For Chechik, working alongside Rabbi Carucci-Viterbi made that concrete. “For Rabbi Frank and the other American participants, the experience created a new awareness of how extensive the professional networks, leadership cohorts, and support structures are in the United States — resources that are often taken for granted,” she says. “In Rome, the principal leads with far leaner infrastructure and does so with remarkable dedication and a profound sense of responsibility to the future of his community. That encounter has been deeply meaningful on both sides.”

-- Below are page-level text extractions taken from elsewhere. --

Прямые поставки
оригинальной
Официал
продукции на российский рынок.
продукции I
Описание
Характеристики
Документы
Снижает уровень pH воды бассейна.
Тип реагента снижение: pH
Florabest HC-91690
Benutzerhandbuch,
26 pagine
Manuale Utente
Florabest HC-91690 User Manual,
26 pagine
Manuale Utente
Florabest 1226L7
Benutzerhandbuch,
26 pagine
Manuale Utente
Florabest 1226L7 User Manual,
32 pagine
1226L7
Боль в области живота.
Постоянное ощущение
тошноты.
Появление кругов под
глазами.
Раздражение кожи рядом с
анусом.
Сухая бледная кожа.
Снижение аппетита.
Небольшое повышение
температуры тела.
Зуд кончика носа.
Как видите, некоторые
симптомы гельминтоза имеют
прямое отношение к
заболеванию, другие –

Chaya Yosovich, CEO of the Yael Foundation, agreed that the stakes of this particular partnership are sharpened by the setting. “Rome is one of the oldest Jewish communities in the world. They have been there for over 2,000 years, so it’s a great responsibility to help build the future in a place with such a rich history,” Yosovich said.

For Spinner, that responsibility comes with a specific message. “One of the most dangerous things that money can do is generate hubris,” he says. “There will be a Jewish community in Rome as long as the Roman Jews and God work together to ensure that it will. It would be nothing short of arrogance to say we are changing this. This is Rome. They’ve been there for 2,000 years — whether we can put it into a business plan or not, they’ve obviously figured out the Jewish continuity thing. That humility is very important. And it’s very healthy when you bring the two potential points of hubris together — which could produce an explosion of hubris — into a room where that kind of arrogance simply isn’t possible.”

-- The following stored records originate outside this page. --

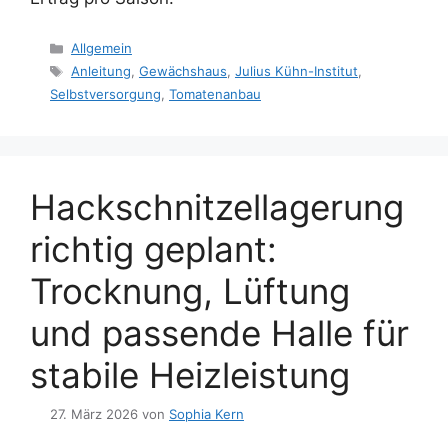
Kategorien
Allgemein
Schlagwörter
Anleitung
,
Gewächshaus
,
Julius Kühn-Institut
,
Selbstversorgung
,
Tomatenanbau
Hackschnitzellagerung
richtig geplant:
Trocknung, Lüftung
und passende Halle für
stabile Heizleistung
27. März 2026
von
Sophia Kern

That humility comes from understanding the community’s identity. When Roman Jews left the ghetto after Italian unification in 1870, Spinner said, “they looked at that life in the ghetto and they said, ‘Which parts of this life are the parts that gave us sustenance? And purpose, and meaning and identity? And which were the oppressive-from-outside parts?’ And those parts they took with them when they left.”

For Fadlun, Rome’s Jewish secret sauce is in its community’s unity. “We are Roman Jews first,” Fadlun said. “The most precious thing we have is that we are united. We don’t know what it means to divide the community (referencing denominational Judaism). We only want to enjoy being together.”

Fadlun himself embodies this unique Roman Jewish identity. He is the first non-Roman-born president in the community’s history, a Libyan Jew whose family came during the North African exodus. “Look at me, I became the president of the community. I am 100% Libyan origins. It’s because of the school — I grew up in our Jewish school — and this school brings us all together.”

Despite the history, the community faces questions about its future. Every conversation about this project inevitably leads to someone asking Fadlun: “Why are you working so hard?”  There are voices in his own community who believe there is no long-term future for Jews in Europe.

“I say to them: I don’t know how much future there is — when will be the last call, I don’t know. I’m not a wizard. What I know is that until the last second that we will be in Rome — this can be in 1,000 years or in one week — until that last second, our commitment is to make it flourish. To work hard. To give the best possibilities we can to our children.”